**Problem statement:** Given the listing below, write out exactly the lines starting with the line that has "4. Sınıf Türkçe" and going on through the line that has "5. Sınıf Matematik", both kept.

--- START ---

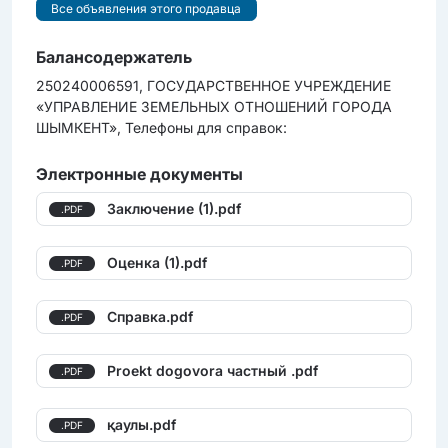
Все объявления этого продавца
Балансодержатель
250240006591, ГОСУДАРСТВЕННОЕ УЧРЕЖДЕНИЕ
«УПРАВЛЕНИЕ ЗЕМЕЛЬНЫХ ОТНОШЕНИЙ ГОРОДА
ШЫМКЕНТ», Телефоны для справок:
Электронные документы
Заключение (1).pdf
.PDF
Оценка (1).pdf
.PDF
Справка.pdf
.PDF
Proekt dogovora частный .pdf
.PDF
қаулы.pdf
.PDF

--- END ---
--- START ---

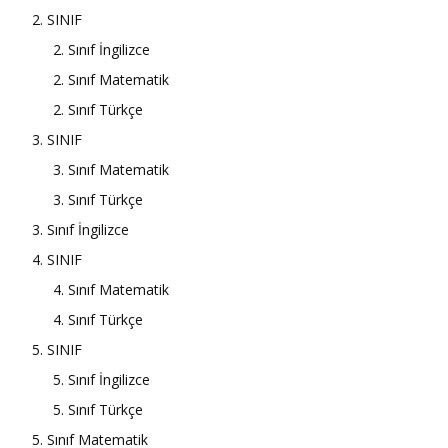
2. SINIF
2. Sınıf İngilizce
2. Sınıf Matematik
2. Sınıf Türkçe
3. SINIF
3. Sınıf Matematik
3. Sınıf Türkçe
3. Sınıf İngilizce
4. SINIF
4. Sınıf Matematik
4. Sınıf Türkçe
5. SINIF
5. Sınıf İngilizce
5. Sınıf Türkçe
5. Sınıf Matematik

--- END ---

**Answer to this exercise:**
4. Sınıf Türkçe
5. SINIF
5. Sınıf İngilizce
5. Sınıf Türkçe
5. Sınıf Matematik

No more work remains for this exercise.